### Data supplied
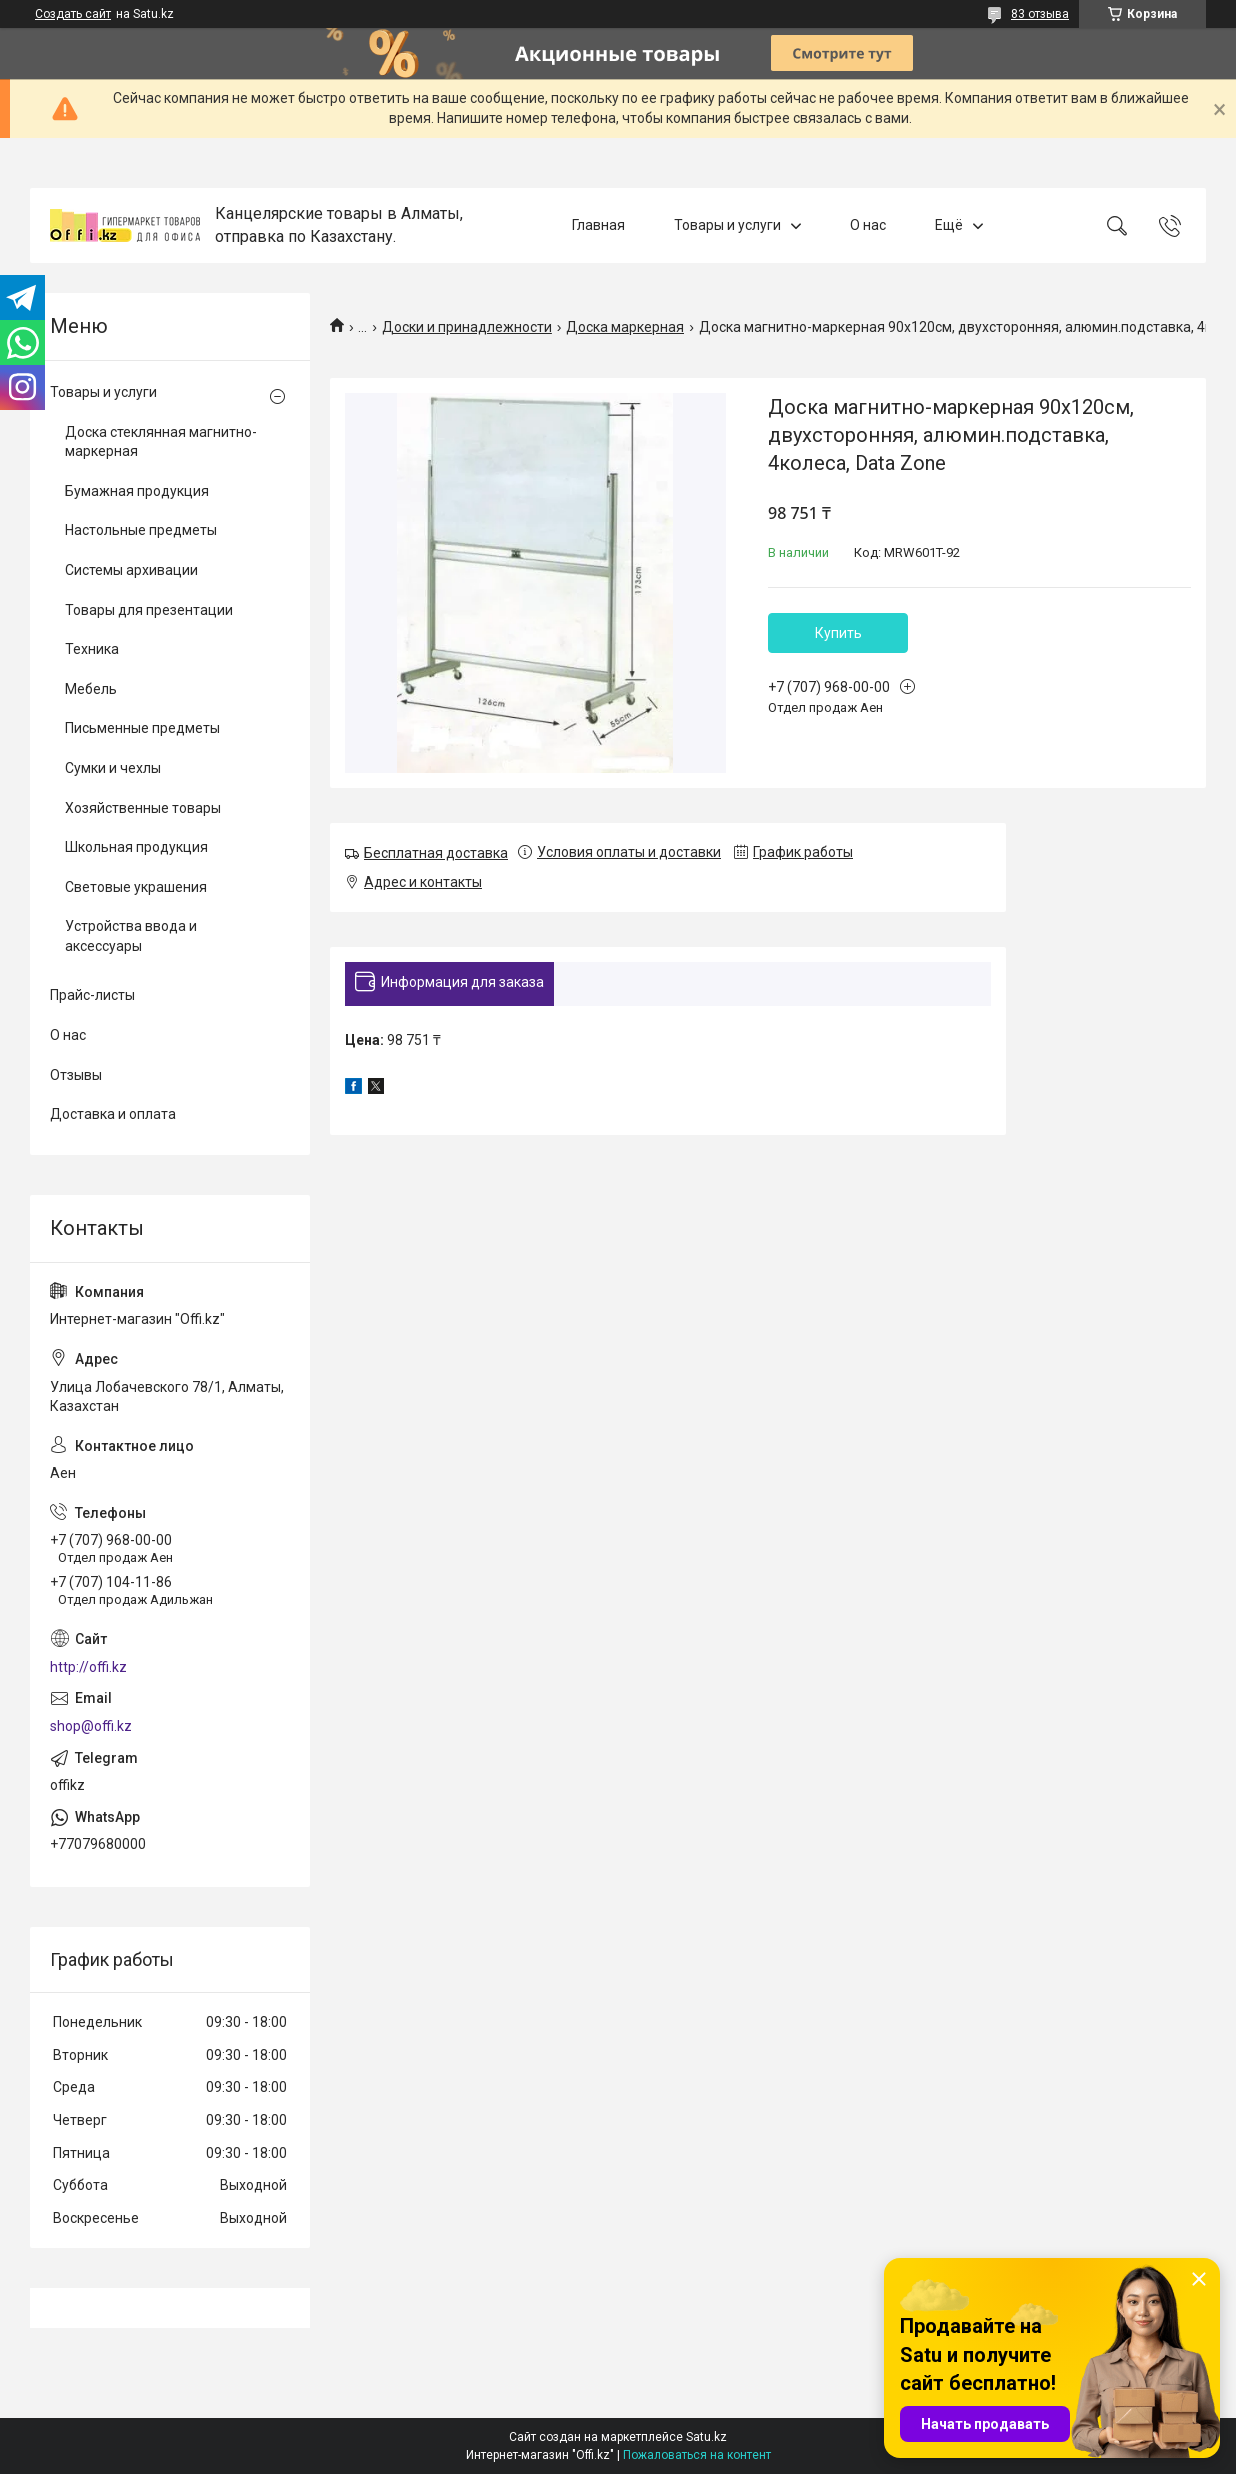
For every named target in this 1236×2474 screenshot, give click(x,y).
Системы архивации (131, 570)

* * *

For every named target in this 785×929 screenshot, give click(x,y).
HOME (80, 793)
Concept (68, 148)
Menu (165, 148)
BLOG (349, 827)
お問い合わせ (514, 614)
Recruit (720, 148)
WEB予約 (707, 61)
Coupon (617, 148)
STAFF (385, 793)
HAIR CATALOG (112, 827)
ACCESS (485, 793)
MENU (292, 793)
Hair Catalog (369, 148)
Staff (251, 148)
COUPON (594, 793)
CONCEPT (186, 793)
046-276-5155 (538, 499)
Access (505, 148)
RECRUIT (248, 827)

* * *

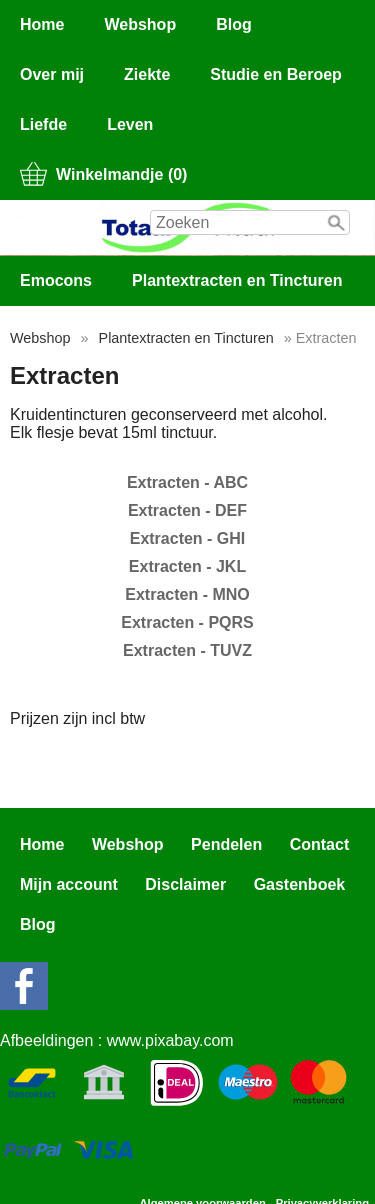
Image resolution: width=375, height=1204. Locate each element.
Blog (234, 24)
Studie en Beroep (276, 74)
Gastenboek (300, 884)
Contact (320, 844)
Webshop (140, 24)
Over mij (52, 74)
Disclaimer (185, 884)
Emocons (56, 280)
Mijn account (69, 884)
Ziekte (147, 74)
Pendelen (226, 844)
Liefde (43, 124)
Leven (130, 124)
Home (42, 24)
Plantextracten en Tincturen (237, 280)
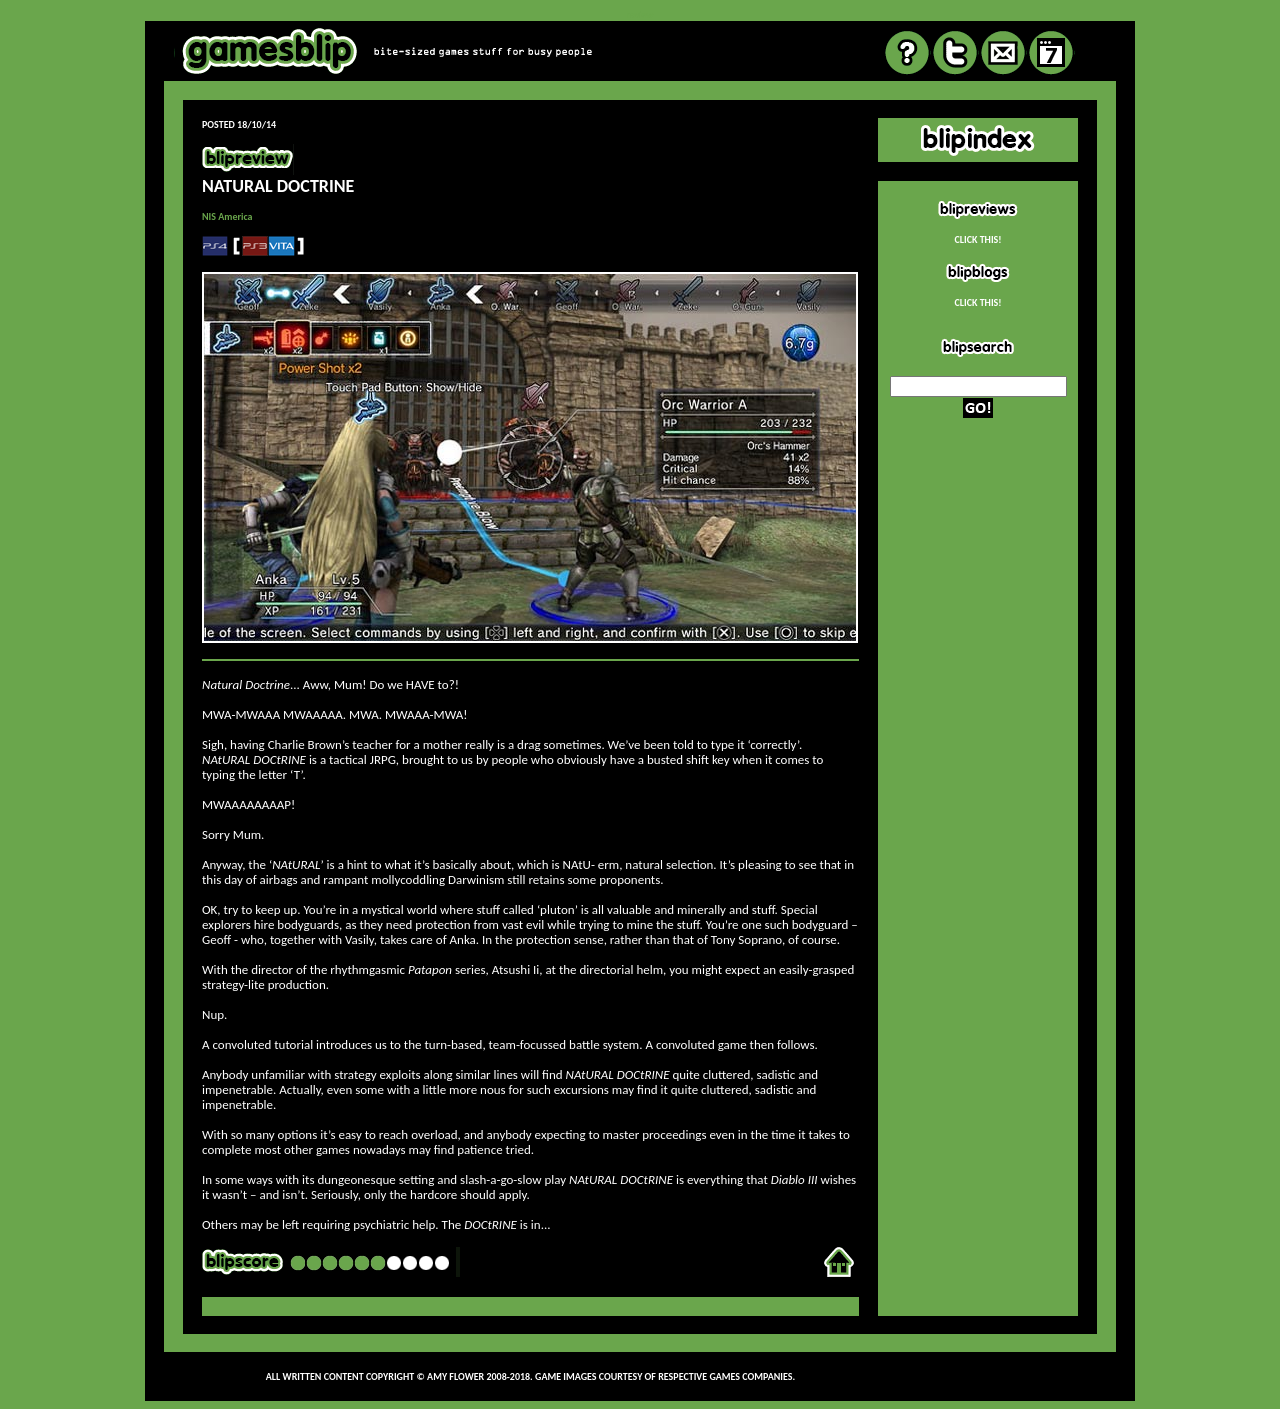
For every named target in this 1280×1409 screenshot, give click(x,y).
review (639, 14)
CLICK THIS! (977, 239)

### Exercise instructions
Only the lines above starting with the line with "Leven (130, 124)" and going on through the line with "CLICK THIS! (977, 239)" belong in the answer; repeat them exactly, minus any picture.

### Solution
Leven (130, 124)
Home (42, 24)
Plantextracten en Tincturen (237, 280)
For every named target in this 1280×1409 screenshot, give click(x,y).
review (639, 14)
CLICK THIS! (977, 239)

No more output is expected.